*** Opening of Data shown ***
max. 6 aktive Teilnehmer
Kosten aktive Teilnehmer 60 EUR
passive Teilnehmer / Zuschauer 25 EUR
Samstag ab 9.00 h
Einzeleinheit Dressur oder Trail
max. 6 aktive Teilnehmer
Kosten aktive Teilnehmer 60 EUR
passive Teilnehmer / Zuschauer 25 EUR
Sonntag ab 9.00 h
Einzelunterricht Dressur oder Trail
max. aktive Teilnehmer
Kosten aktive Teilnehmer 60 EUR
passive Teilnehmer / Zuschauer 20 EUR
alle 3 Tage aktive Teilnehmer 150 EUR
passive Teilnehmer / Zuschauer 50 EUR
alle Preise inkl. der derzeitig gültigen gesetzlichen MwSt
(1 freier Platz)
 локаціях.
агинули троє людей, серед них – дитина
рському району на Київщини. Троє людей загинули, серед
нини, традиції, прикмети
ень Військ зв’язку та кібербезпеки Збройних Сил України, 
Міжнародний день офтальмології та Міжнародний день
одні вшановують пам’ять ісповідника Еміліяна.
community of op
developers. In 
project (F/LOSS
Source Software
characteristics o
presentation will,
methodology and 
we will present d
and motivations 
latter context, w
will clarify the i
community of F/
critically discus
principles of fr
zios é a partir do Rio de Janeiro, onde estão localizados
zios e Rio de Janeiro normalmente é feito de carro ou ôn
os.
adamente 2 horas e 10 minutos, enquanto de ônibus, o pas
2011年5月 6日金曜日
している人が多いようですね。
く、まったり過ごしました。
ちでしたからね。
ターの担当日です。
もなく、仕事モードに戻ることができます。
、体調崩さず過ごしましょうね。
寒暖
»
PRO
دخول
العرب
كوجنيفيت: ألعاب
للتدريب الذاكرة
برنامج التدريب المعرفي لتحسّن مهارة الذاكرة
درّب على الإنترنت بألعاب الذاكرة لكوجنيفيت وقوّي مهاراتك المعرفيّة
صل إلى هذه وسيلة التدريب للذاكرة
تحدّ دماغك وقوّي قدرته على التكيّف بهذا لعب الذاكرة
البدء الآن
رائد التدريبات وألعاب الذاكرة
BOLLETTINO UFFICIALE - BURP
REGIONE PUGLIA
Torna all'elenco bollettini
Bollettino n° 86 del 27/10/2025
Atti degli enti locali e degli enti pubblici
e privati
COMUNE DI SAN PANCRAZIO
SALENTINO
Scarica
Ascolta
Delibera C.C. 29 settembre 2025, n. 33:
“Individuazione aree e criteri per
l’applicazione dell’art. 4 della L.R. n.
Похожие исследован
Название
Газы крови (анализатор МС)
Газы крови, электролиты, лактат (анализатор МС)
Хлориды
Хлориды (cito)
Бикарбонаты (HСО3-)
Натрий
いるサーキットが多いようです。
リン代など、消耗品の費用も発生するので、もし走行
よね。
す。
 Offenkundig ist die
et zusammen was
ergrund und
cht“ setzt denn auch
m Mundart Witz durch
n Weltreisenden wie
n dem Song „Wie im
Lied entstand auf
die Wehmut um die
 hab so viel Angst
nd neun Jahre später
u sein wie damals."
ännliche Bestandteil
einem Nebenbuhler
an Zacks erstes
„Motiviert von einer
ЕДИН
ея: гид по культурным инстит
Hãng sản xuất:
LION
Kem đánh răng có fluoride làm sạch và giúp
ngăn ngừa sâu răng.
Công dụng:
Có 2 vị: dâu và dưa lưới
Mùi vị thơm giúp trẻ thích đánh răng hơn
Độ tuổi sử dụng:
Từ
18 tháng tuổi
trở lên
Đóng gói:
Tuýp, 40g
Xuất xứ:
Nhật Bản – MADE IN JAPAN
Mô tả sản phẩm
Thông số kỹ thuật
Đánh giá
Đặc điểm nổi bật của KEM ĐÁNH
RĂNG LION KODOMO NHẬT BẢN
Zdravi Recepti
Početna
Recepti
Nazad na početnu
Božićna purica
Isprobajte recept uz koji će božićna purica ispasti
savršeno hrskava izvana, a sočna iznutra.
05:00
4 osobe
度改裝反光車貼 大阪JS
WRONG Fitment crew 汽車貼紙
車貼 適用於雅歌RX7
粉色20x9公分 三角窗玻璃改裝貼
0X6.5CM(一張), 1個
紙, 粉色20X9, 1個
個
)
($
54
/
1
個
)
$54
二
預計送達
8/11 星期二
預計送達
*** Close of Data shown ***
What the exercise asks:
Send back the lines of the records word for word, from the very first through the line containing "рському району на".

Answer to this task:
max. 6 aktive Teilnehmer
Kosten aktive Teilnehmer 60 EUR
passive Teilnehmer / Zuschauer 25 EUR
Samstag ab 9.00 h
Einzeleinheit Dressur oder Trail
max. 6 aktive Teilnehmer
Kosten aktive Teilnehmer 60 EUR
passive Teilnehmer / Zuschauer 25 EUR
Sonntag ab 9.00 h
Einzelunterricht Dressur oder Trail
max. aktive Teilnehmer
Kosten aktive Teilnehmer 60 EUR
passive Teilnehmer / Zuschauer 20 EUR
alle 3 Tage aktive Teilnehmer 150 EUR
passive Teilnehmer / Zuschauer 50 EUR
alle Preise inkl. der derzeitig gültigen gesetzlichen MwSt
(1 freier Platz)
 локаціях.
агинули троє людей, серед них – дитина
рському району на Київщини. Троє людей загинули, серед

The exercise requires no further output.